Requirement:
The material below holds the lines to copy: from the one with "становится все труднее." up to and including the one with "20 de julho de 2026". Copy them exactly and skip the pictures.

::::::::

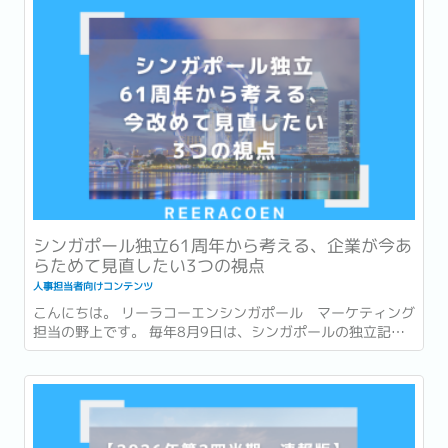
シンガポール独立61周年から考える、企業が今あ
らためて見直したい3つの視点
人事担当者向けコンテンツ
こんにちは。 リーラコーエンシンガポール マーケティング
担当の野上です。 毎年8月9日は、シンガポールの独立記念
日 (National Day) です。 今年2026年は独立から61周年を
迎える年です。 街中には国旗や記念装飾が並び、毎年恒例の
National Day Parade...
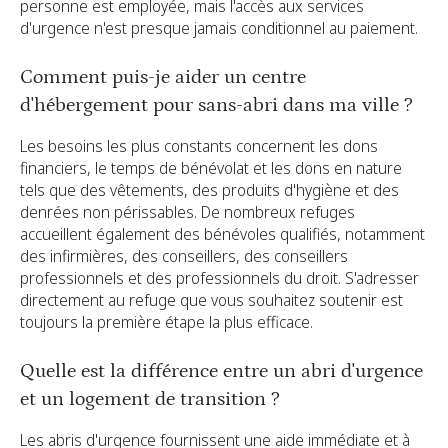
personne est employée, mais l'accès aux services
d'urgence n'est presque jamais conditionnel au paiement.
Comment puis-je aider un centre
d'hébergement pour sans-abri dans ma ville ?
Les besoins les plus constants concernent les dons
financiers, le temps de bénévolat et les dons en nature
tels que des vêtements, des produits d'hygiène et des
denrées non périssables. De nombreux refuges
accueillent également des bénévoles qualifiés, notamment
des infirmières, des conseillers, des conseillers
professionnels et des professionnels du droit. S'adresser
directement au refuge que vous souhaitez soutenir est
toujours la première étape la plus efficace.
Quelle est la différence entre un abri d'urgence
et un logement de transition ?
Les abris d'urgence fournissent une aide immédiate et à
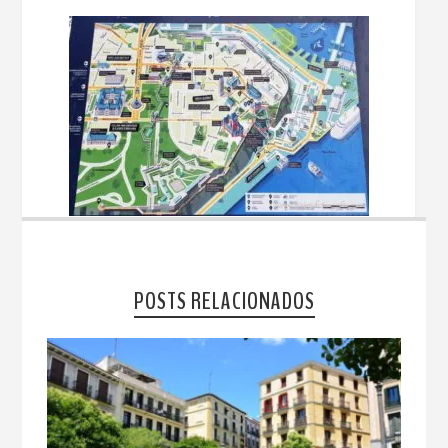
POSTS RELACIONADOS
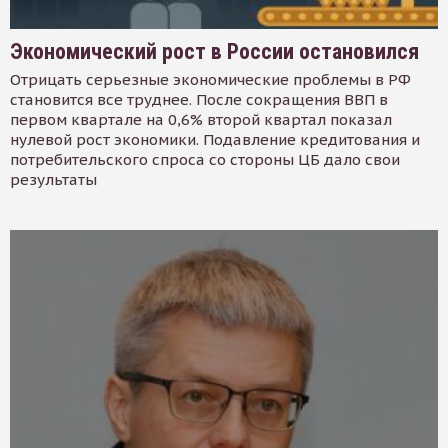
Экономический рост в России остановился
Отрицать серьезные экономические проблемы в РФ
становится все труднее. После сокращения ВВП в
первом квартале на 0,6% второй квартал показал
нулевой рост экономики. Подавление кредитования и
потребительского спроса со стороны ЦБ дало свои
результаты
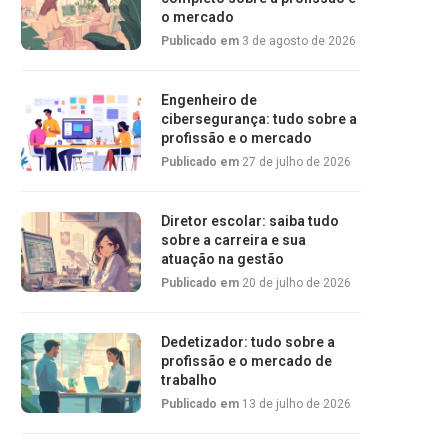
o mercado
Publicado em
3 de agosto de 2026
Engenheiro de
cibersegurança: tudo sobre a
profissão e o mercado
Publicado em
27 de julho de 2026
Diretor escolar: saiba tudo
sobre a carreira e sua
atuação na gestão
Publicado em
20 de julho de 2026
Dedetizador: tudo sobre a
profissão e o mercado de
trabalho
Publicado em
13 de julho de 2026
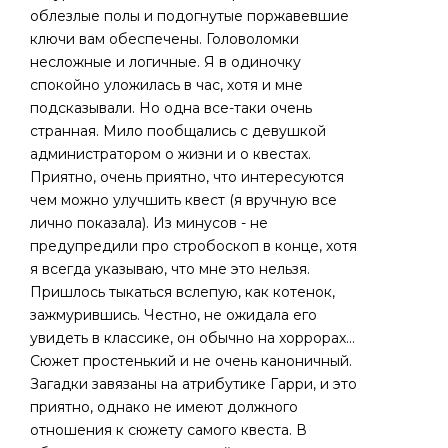
облезлые полы и подогнутые поржавевшие
ключи вам обеспечены. Головоломки
несложные и логичные. Я в одиночку
спокойно уложилась в час, хотя и мне
подсказывали. Но одна все-таки очень
странная. Мило пообщались с девушкой
администратором о жизни и о квестах.
Приятно, очень приятно, что интересуются
чем можно улучшить квест (я вручную все
лично показала). Из минусов - не
предупредили про стробоскоп в конце, хотя
я всегда указываю, что мне это нельзя.
Пришлось тыкаться вслепую, как котенок,
зажмурившись. Честно, не ожидала его
увидеть в классике, он обычно на хоррорах...
Сюжет простенький и не очень каноничный.
Загадки завязаны на атрибутике Гарри, и это
приятно, однако не имеют должного
отношения к сюжету самого квеста. В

::::::::

Answer box:
становится все труднее. После сокращения ВВП в
первом квартале на 0,6% второй квартал показал
нулевой рост экономики. Подавление кредитования и
потребительского спроса со стороны ЦБ дало свои
результаты
o mercado
Publicado em
3 de agosto de 2026
Engenheiro de
cibersegurança: tudo sobre a
profissão e o mercado
Publicado em
27 de julho de 2026
Diretor escolar: saiba tudo
sobre a carreira e sua
atuação na gestão
Publicado em
20 de julho de 2026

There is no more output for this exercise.